● Dataset excerpts:
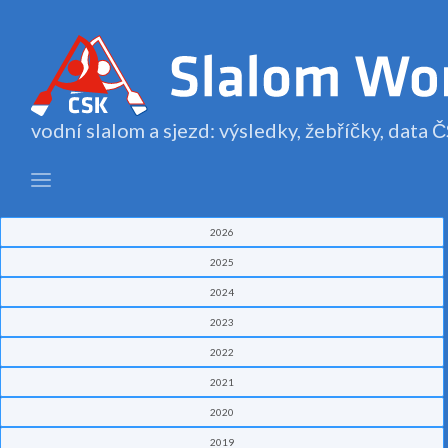
vodní slalom a sjezd: výsledky, žebříčky, data
2026
2025
2024
2023
2022
2021
2020
2019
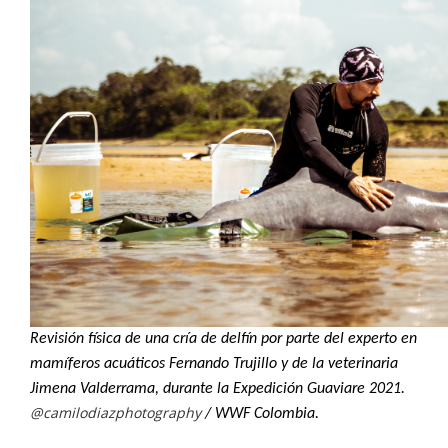
Revisión física de una cría de delfín por parte del experto en
mamíferos acuáticos Fernando Trujillo y de la veterinaria
Jimena Valderrama, durante la Expedición Guaviare 2021.
@camilodiazphotography
/ WWF Colombia.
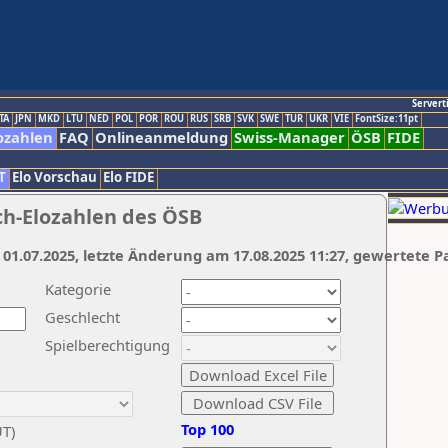
Servert
TA
JPN
MKD
LTU
NED
POL
POR
ROU
RUS
SRB
SVK
SWE
TUR
UKR
VIE
FontSize:11pt
ozahlen
FAQ
Onlineanmeldung
Swiss-Manager
ÖSB
FIDE
T
Elo Vorschau
Elo FIDE
ch-Elozahlen des ÖSB
 01.07.2025, letzte Änderung am 17.08.2025 11:27, gewertete P
Kategorie
Geschlecht
Spielberechtigung
Top 100
UT)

● EXERCISE DETAILS: Set down every entry above exactly as written. Leave out all pictures.

● TASK ANSWER:
vodní slalom a sjezd: výsledky, žebříčky, data
2026
2025
2024
2023
2022
2021
2020
2019
Revisión física de una cría de delfín por parte del experto en
mamíferos acuáticos Fernando Trujillo y de la veterinaria
Jimena Valderrama, durante la Expedición Guaviare 2021.
@camilodiazphotography
/ WWF Colombia.
Servert
TA
JPN
MKD
LTU
NED
POL
POR
ROU
RUS
SRB
SVK
SWE
TUR
UKR
VIE
FontSize:11pt
ozahlen
FAQ
Onlineanmeldung
Swiss-Manager
ÖSB
FIDE
T
Elo Vorschau
Elo FIDE
ch-Elozahlen des ÖSB
 01.07.2025, letzte Änderung am 17.08.2025 11:27, gewertete P
Kategorie
Geschlecht
Spielberechtigung
Top 100
UT)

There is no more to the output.